ValidationRules MinValue Workaround?ValidationRules MinValue Workaround?
Old forum URL: forums.lhotka.net/forums/t/1315.aspx
brembot posted on Sunday, September 24, 2006
Does anyone implemented this? There's a bug in implementing ValidationRules to a Short datatype.
ValidationRules.AddRule(AddressOf CommonRules.MinValue(Of Short), New CommonRules.MinValueRuleArgs(Of Short)("MyProperty", 1))
Validation Rules does not work if the value is -1 (negative 1) but if the value is 0 (zero) it works.
Thanks
RockfordLhotka replied on Sunday, September 24, 2006
The only workaround is to either apply the change to MinValue that I implemented in version 2.1, or to write your own version of MinValue for your application and use that instead.
As we discussed in another thread, the issue is a bug in the Int16 (Short) data type, where its CompareTo implementation returns arbitrary negative values rather than -1 like it is supposed to.

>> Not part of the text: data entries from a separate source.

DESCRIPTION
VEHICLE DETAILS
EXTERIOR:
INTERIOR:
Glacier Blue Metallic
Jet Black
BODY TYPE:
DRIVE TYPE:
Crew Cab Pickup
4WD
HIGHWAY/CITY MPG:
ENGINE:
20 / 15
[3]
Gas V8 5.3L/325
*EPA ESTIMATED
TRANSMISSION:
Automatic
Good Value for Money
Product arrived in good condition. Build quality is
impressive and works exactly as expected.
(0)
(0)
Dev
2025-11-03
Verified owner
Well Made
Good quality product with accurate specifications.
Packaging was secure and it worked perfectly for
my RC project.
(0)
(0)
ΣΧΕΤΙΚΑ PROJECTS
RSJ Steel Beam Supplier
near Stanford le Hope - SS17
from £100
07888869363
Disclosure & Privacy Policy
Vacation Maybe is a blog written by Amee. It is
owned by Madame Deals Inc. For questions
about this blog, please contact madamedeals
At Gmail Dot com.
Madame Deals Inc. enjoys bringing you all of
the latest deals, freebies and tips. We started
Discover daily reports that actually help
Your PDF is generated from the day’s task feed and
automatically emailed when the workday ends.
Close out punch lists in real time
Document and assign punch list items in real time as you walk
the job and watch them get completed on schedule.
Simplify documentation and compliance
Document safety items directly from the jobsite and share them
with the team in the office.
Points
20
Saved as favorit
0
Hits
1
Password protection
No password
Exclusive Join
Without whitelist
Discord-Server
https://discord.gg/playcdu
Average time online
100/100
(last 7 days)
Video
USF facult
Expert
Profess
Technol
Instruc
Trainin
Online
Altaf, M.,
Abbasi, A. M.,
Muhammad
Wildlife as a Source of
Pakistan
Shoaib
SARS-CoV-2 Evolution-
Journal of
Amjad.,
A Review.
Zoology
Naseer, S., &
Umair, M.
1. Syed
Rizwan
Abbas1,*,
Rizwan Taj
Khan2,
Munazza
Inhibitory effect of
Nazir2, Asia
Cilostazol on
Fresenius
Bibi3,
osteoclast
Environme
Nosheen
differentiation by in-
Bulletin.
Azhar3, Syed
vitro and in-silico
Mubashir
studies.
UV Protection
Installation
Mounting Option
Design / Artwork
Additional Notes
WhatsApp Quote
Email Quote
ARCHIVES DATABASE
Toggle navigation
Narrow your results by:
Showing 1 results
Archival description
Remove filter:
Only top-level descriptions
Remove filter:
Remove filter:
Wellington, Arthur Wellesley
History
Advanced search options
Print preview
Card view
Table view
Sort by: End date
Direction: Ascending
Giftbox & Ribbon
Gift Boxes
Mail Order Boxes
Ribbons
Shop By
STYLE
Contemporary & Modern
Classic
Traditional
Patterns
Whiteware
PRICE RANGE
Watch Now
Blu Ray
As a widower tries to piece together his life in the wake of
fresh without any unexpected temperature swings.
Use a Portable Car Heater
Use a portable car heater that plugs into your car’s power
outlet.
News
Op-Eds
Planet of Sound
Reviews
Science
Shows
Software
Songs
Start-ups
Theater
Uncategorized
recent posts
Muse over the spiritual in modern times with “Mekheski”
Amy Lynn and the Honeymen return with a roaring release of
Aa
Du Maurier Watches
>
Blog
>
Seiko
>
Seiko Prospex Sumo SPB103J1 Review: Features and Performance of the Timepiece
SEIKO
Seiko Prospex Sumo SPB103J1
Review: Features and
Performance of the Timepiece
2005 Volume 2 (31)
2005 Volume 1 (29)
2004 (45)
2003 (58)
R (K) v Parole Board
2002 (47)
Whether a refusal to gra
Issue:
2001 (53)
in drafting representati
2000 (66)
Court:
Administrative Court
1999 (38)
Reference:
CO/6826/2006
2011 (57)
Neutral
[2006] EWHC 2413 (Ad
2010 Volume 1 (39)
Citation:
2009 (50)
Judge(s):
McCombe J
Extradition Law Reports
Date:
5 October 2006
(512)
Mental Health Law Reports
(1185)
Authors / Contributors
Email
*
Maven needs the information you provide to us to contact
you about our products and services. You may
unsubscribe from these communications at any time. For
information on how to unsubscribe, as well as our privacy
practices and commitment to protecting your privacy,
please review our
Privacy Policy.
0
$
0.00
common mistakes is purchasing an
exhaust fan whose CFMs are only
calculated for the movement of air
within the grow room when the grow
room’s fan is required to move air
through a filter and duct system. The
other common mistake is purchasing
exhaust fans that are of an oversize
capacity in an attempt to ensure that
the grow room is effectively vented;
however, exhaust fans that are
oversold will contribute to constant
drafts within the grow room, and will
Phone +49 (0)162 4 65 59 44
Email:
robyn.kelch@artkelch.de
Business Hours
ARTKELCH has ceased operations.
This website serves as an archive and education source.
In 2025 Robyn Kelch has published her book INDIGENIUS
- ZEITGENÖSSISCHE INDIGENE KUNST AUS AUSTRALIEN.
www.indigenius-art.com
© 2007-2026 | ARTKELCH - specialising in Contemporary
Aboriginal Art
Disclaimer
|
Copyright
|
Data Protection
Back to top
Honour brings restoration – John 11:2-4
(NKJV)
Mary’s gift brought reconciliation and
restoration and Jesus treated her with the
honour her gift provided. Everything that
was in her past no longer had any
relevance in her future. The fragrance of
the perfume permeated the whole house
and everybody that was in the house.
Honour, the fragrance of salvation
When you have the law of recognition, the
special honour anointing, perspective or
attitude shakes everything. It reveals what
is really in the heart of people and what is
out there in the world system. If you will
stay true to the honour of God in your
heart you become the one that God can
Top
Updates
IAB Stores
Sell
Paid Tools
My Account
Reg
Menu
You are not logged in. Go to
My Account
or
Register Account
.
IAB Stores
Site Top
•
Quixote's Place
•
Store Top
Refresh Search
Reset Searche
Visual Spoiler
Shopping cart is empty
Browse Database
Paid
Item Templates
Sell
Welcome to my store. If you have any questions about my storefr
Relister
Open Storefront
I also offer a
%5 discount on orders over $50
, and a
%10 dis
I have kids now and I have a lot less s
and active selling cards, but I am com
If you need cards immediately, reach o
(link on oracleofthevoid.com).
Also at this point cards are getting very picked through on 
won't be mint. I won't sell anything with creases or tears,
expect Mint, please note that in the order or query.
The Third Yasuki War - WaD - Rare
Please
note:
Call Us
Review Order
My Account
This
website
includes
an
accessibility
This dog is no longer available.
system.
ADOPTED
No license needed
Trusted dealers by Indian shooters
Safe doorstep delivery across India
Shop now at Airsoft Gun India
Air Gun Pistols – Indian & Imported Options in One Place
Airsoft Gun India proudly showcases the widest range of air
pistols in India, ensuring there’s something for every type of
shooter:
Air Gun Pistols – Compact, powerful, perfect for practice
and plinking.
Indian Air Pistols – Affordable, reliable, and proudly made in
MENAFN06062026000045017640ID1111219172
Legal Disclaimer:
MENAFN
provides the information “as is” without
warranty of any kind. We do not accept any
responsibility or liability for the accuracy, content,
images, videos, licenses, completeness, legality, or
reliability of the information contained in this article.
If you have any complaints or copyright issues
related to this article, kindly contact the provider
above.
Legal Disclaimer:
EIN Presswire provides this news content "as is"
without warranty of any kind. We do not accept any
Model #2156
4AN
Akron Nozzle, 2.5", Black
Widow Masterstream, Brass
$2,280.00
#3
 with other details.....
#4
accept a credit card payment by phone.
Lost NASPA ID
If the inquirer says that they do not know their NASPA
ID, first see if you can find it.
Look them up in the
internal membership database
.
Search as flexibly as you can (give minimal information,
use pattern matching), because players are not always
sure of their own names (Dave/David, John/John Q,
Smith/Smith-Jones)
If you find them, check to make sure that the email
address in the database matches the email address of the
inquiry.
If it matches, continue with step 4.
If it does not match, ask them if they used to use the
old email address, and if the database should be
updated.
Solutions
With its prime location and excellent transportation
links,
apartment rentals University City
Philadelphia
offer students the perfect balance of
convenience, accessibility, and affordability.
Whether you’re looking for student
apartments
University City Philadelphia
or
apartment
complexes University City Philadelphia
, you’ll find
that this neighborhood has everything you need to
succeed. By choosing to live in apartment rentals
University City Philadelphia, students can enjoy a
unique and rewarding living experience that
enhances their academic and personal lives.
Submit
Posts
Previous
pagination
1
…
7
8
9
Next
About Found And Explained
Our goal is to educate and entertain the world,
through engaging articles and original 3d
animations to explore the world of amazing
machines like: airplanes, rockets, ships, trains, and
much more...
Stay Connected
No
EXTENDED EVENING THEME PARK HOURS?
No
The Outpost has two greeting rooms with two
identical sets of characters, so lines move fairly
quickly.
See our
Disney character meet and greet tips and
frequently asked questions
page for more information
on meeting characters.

brembot replied on Sunday, September 24, 2006
Thank you very much Rocky. I applied the changes and it works as expected. That's solved my problem co'z i don't want to break our coding standards.
ajj3085 replied on Monday, September 25, 2006
RockfordLhotka: As we discussed in another thread, the issue is a bug in the Int16 (Short) data type, where its CompareTo implementation returns arbitrary negative values rather than -1 like it is supposed to.
Rocky, do you have any code to repo this? I haven't run into this problem in C#, which is not what I would expect.
RockfordLhotka replied on Monday, September 25, 2006
Hmm. I actually traced it down in C# first, because the
first person who discovered it was a C# user.
I simply wrote an editable child class with a single short
property (using the C# data type, not Int16), put them in an editable root
collection. Added a MinValue rule for that short property and bound it to a
WinForm grid. Immediate failure.
Walk through in the debugger and you find that the short
data type returns values other than -1 - and my code in MinValue (and MaxValue)
check specifically for -1, 0 or 1. Now they are more forgiving - checking for
<0, 0, >0.
Rocky
RockfordLhotka:
As we discussed in another thread, the issue is a bug in the Int16
(Short) data type, where its CompareTo implementation returns arbitrary
negative values rather than -1 like it is supposed
to.
Rocky, do you have any code to repo this?
I haven't run into this problem in C#, which is not what I would
expect.
ajj3085 replied on Monday, September 25, 2006
Ok, that's what i would expect. I wrote a small test program that only did CompareTo on shorts, but I must have not written it properly.